Abrindo este novo grupo de artigos, apresentamos nossa seção Temas em Destaque, este ano com o tema “Oceanos”, que traz o artigo Espaços Marítimos e sua Geografia. Neste trabalho, a autora Gisela Aquino Pires do Rio apresenta um conjunto de temas relevantes na agenda de pesquisa sobre espaços marítimos: a) circulação; b) fronteiras e limites; c) recursos; e d) meio ambiente, vinculados a questões mais amplas como redes e fluxos internacionais, regulação espacial, conflitos e tensões, vulnerabilidade de zonas de interface terra-mar.
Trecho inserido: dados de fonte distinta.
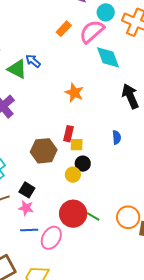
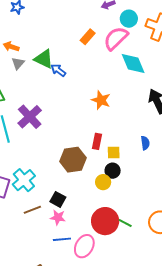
green triangle: (17, 69) -> (44, 59), moved
yellow square: (77, 145) -> (114, 153), moved

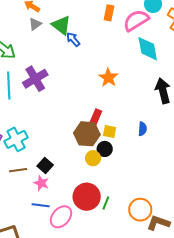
orange rectangle: (88, 37) -> (109, 13), turned -42
brown hexagon: (73, 160) -> (87, 134), moved
green line: (125, 223) -> (106, 203), turned 72

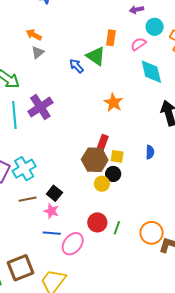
pink semicircle: (136, 20) -> (138, 44), size x0.6
green triangle: (61, 25) -> (96, 56), moved
red circle: (87, 197) -> (97, 222), size x0.7

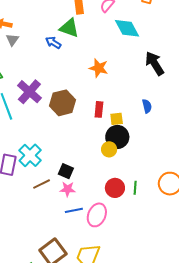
brown hexagon: (95, 160) -> (62, 103), moved
black circle: (113, 174) -> (117, 137), size x1.5

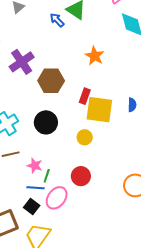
yellow square: (117, 119) -> (99, 110), size x2.0
black circle: (117, 137) -> (46, 122), moved
black square: (66, 171) -> (32, 206), moved
green line: (135, 188) -> (47, 176), moved

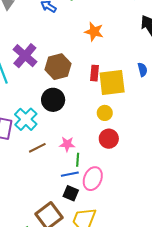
black circle: (46, 122) -> (53, 100), moved
pink star: (35, 166) -> (67, 144), moved
red circle: (81, 176) -> (109, 139), moved

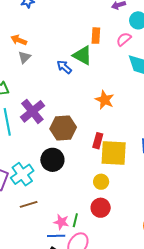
pink star: (67, 144) -> (61, 222), moved
green line: (78, 160) -> (75, 220), moved

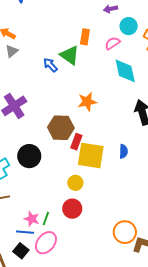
orange star: (105, 100) -> (87, 102), turned 30
brown hexagon: (63, 128) -> (61, 128), moved

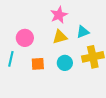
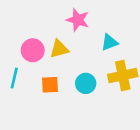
pink star: (59, 15) -> (78, 20), turned -30
yellow triangle: (60, 37) -> (59, 49), moved

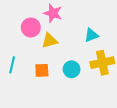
pink star: (78, 20) -> (53, 13), moved
pink circle: (33, 50) -> (31, 27), moved

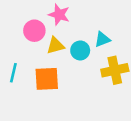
cyan circle: (72, 69) -> (80, 50), moved
orange square: (42, 70) -> (47, 79), size x1.5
Como artigos originais, a autora Leandra Regina Gonçalves, no trabalho: O poder escuta a ciência? O caso da ICCAT e do atum azul (2004-2014), analisou o papel e a influência da ciência e das comunidades epistêmicas nas decisões políticas na ICCAT para o manejo do atum azul do atlântico, de 2004 a 2014. Este caso ilustra uma situação que, em um contexto de crise e cheio de incertezas, os tomadores de decisão recorreram e aceitaram o aconselhamento dos cientistas, o que resultou em um manejo da pesca mais eficaz.
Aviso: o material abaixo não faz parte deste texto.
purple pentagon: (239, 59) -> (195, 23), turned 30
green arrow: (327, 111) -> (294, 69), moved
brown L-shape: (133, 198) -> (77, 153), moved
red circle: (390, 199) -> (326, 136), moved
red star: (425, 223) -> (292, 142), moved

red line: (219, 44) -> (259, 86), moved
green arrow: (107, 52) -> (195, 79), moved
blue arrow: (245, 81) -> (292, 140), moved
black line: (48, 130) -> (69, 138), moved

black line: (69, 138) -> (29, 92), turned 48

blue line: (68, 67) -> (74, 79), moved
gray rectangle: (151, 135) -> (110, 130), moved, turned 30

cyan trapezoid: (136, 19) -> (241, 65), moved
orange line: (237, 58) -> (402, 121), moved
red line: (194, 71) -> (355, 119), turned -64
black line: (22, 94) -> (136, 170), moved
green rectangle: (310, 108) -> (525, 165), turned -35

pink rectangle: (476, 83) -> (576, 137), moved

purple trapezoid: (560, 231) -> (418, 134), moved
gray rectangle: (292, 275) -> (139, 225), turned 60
No artigo: Território(s) da “favela” e conflitos socioambientais: na Comunidade Arvoredo, Florianópolis-SC, os autores Cristienne Magalhães Pereira Pavez; Mário Jorge Cardoso Coelho Freitas e Vera Lúcia Nehls Dias, identificam as formas de territorialização na Comunidade do Arvoredo (Favela do Siri) e como elas se constroem nos conflitos sociais e ambientais vividos pelos seus moradores, cuja ocupação é situada em uma APP - Área de Preservação Permanente.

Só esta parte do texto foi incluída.